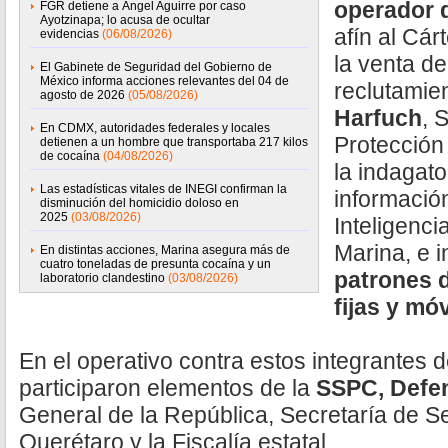
operador 
FGR detiene a Ángel Aguirre por caso
Ayotzinapa; lo acusa de ocultar
afín al Cár
evidencias
(06/08/2026)
la venta de
El Gabinete de Seguridad del Gobierno de
México informa acciones relevantes del 04 de
reclutamie
agosto de 2026
(05/08/2026)
Harfuch
, 
En CDMX, autoridades federales y locales
Protección
detienen a un hombre que transportaba 217 kilos
de cocaína
(04/08/2026)
la indagato
Las estadísticas vitales de INEGI confirman la
informació
disminución del homicidio doloso en
2025
(03/08/2026)
Inteligenci
Marina, e i
En distintas acciones, Marina asegura más de
cuatro toneladas de presunta cocaína y un
patrones d
laboratorio clandestino
(03/08/2026)
fijas y mó
En el operativo contra estos integrantes de
participaron elementos de la
SSPC, Defen
General de la República, Secretaría de 
Querétaro y la Fiscalía estatal.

Aim of the task
Return the listing above in an exact copy that leaves out the images.

Worked solution
operador 
FGR detiene a Ángel Aguirre por caso
Ayotzinapa; lo acusa de ocultar
afín al Cár
evidencias
(06/08/2026)
la venta de
El Gabinete de Seguridad del Gobierno de
México informa acciones relevantes del 04 de
reclutamie
agosto de 2026
(05/08/2026)
Harfuch
, 
En CDMX, autoridades federales y locales
Protección
detienen a un hombre que transportaba 217 kilos
de cocaína
(04/08/2026)
la indagato
Las estadísticas vitales de INEGI confirman la
informació
disminución del homicidio doloso en
2025
(03/08/2026)
Inteligenci
Marina, e i
En distintas acciones, Marina asegura más de
cuatro toneladas de presunta cocaína y un
patrones d
laboratorio clandestino
(03/08/2026)
fijas y mó
En el operativo contra estos integrantes de
participaron elementos de la
SSPC, Defen
General de la República, Secretaría de 
Querétaro y la Fiscalía estatal.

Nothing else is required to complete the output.